Florida Ancillary Probate

Posted By Larry Tolchinsky on October 21, 2010

There are three types of probate administration under Florida law – formal, ancillary and summary administration, of which formal administration is most common – and one very rare non-court-supervised process. Ancillary probate typically becomes necessary when the deceased person owned real estate in FL but was domiciled (i.e. maintained his primary residence) elsewhere. You should note that while formal and summary administration are generally independent processes, ancillary administration is often needed in addition to a primary probate proceeding that is carried out in another jurisdiction. This does not mean, however, that ancillary probate is any less expensive/ complicated than formal administration; the fees and filing requirements are essentially identical for both proceedings.

There are circumstances in which ancillary probate can be avoided, but, generally, such techniques must be employed before the deceased person passes away and probate is opened:

  • First, if the property is properly recorded as being co-owned by two or more people with “rights of survivorship”, it will pass to the remaining co-owners as a matter of law upon the decedent’s death.
  • Second, the decedent may re-title the property in the name of his “revocable living trust” during his lifetime, so that the property will not be subject to probate upon his death. A revocable living trust is an arrangement by which a “settlor” transfers ownership of his property to a “trust” during his lifetime.

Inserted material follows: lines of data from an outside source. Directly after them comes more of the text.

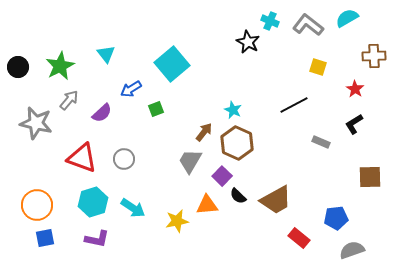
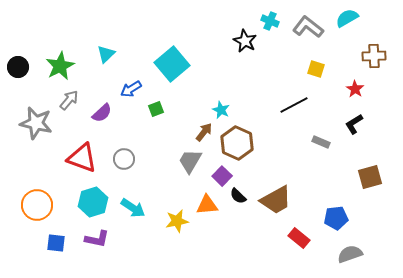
gray L-shape: moved 2 px down
black star: moved 3 px left, 1 px up
cyan triangle: rotated 24 degrees clockwise
yellow square: moved 2 px left, 2 px down
cyan star: moved 12 px left
brown square: rotated 15 degrees counterclockwise
blue square: moved 11 px right, 5 px down; rotated 18 degrees clockwise
gray semicircle: moved 2 px left, 4 px down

If the settlor names himself as “trustee”, he retains complete control of the trust and the property in it as long as he is alive and legally competent, which means he can use, modify, sell, etc. the property as he sees fit. Upon the settlor’s death, the right to manage the trust is transferred to his named “successor trustee”, who transfers the property to the settlor’s intended beneficiaries outside of the costly and time-consuming probate process.